» TASK TO CARRY OUT
In the data below, find the line with "兵庫県三木市末広3-25-25" and output it along with every later line, exactly, but not the pictures.

» DATA EXTRACT
************

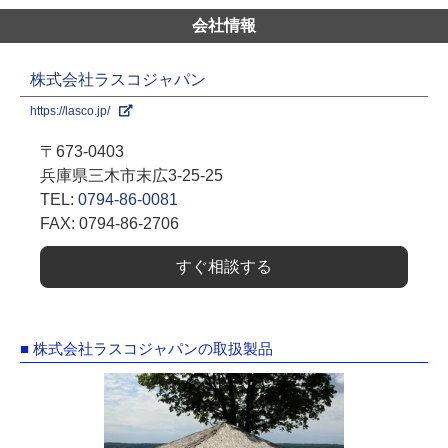
会社情報
株式会社ラスコジャパン
https://lasco.jp/
〒673-0403
兵庫県三木市末広3-25-25
TEL:
0794-86-0081
FAX: 0794-86-2706
すぐ相談する
■ 株式会社ラスコジャパンの取扱製品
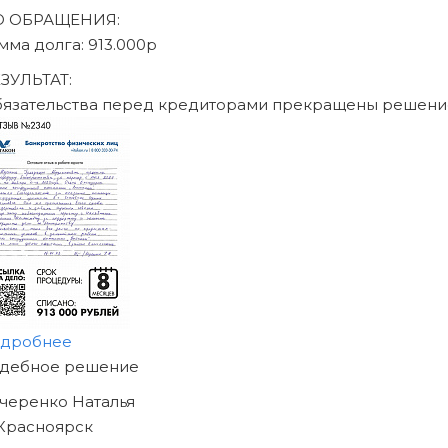
аписаться на консультацию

************

» EXERCISE RESPONSE
兵庫県三木市末広3-25-25
TEL:
0794-86-0081
FAX: 0794-86-2706
すぐ相談する
■ 株式会社ラスコジャパンの取扱製品
аписаться на консультацию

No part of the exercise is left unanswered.